Owensby weigert sich auszusteigen und kontaktiert per Smartphone Bekannte, die die Polizeimaßnahme mit Kameras dokumentieren sollen. (Foto: Dayton Police Department)
Der Officer bietet Owensby an, ihm beim Verlassen des Wagens zu helfen. Dieser lehnt ab und betont, das er nicht aussteigen könne, da er Paraplegiker sei. Den Einwand eines Polizisten, „er sei ja ins Auto eingestiegen, dann könne er auch wieder aussteigen“, lässt der Afro-Amerikaner nicht gelten.
Als die Beamten ihn vor die Wahl stellen, entweder selbst das Fahrzeug zu verlassen oder ihn herauszuziehen, entgegnet Owensby erneut „Ich bin Paraplegiker“ und fordert die Polizisten auf, einen Vorgesetzten an den Ort des Geschehens zu bringen. Mit seinem Smartphone ruft Owensby vermutlich einen Freund an, der „zusammen mit Leuten und Kameras“ an den Ort des Geschehens kommen soll.

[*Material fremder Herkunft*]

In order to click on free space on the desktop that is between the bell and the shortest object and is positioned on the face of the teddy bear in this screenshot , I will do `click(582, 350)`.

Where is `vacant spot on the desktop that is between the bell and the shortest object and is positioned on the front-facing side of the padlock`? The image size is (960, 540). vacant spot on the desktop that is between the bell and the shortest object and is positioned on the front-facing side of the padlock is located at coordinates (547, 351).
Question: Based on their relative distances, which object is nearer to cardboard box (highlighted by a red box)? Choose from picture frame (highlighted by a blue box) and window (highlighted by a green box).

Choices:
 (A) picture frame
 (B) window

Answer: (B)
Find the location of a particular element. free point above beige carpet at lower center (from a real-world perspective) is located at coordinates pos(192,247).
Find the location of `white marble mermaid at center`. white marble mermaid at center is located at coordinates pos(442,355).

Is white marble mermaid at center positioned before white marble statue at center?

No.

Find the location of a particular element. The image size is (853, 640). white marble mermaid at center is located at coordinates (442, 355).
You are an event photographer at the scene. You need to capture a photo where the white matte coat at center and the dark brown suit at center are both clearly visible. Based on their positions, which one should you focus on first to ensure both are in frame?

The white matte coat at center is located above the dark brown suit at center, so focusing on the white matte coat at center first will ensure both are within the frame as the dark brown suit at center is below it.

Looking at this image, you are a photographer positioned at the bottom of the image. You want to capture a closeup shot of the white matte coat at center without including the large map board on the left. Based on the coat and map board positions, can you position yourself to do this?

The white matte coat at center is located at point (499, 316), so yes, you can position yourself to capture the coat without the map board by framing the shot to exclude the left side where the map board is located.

An den Haaren aus dem Auto gezerrt: Die Bodycam-Aufnahmen der Polizeibeamten zeigen den Vorfall. (Foto: Dayton Police Department)
Zuerst ergreift der Beamte den Arm von Owensby, der sich am Lenkrad festklammert.

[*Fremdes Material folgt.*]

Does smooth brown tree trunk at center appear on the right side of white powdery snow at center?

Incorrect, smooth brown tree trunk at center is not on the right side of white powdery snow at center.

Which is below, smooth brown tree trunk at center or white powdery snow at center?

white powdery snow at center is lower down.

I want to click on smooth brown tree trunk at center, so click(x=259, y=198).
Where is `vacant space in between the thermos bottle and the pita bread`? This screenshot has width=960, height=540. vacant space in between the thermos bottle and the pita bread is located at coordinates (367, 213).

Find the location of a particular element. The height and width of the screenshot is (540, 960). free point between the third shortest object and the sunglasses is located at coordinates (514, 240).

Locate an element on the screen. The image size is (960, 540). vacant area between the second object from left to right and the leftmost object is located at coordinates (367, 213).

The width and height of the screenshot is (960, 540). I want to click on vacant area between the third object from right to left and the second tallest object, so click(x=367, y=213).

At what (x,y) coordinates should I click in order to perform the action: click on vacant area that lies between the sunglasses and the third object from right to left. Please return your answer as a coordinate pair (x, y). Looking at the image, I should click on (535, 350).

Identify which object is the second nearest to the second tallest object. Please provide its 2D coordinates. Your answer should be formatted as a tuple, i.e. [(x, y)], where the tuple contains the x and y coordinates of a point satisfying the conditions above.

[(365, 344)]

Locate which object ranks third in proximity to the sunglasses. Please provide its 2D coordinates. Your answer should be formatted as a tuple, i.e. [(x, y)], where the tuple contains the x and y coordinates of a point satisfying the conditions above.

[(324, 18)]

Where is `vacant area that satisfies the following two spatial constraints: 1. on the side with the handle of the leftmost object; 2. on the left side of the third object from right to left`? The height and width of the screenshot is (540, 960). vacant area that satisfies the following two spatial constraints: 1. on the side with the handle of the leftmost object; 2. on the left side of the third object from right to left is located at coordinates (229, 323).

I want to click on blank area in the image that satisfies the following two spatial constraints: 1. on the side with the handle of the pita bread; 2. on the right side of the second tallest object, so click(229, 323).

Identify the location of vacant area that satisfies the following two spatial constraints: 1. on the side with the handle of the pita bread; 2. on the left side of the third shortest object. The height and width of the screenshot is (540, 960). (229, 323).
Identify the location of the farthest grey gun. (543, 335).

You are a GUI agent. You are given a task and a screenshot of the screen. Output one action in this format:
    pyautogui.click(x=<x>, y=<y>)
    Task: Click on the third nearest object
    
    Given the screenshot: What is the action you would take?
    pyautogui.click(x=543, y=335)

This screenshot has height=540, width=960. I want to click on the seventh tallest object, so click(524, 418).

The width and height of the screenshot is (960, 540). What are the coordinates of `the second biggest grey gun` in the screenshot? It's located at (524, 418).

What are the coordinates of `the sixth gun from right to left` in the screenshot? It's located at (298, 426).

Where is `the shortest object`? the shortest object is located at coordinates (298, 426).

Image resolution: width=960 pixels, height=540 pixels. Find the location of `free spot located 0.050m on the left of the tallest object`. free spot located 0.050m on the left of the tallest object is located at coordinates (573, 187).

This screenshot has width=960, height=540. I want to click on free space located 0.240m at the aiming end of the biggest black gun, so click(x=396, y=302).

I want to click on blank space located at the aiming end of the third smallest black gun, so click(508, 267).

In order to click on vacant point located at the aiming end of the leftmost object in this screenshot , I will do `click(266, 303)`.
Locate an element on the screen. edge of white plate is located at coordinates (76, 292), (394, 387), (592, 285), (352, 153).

„Ich bin Paraplegiker, Sie dürfen mir nicht wehtun“,
schreit Owesby noch, bevor er mit Hilfe von zwei weiteren Beamten aus dem Wagen gezerrt wird. Am Boden angelangt, wehrt sich Owensby weiterhin heftig und wird mit Handschellen fixiert, er fordert die Umstehenden auf: „Ruft die echte Polizei!“. Die Beamten schleifen ihn zum Polizeifahrzeug, wobei der Verdächtige seine Hose fast verliert (siehe großes Foto oben). Nach einer Untersuchung im Krankenhaus wird Owensby wieder freigelassen.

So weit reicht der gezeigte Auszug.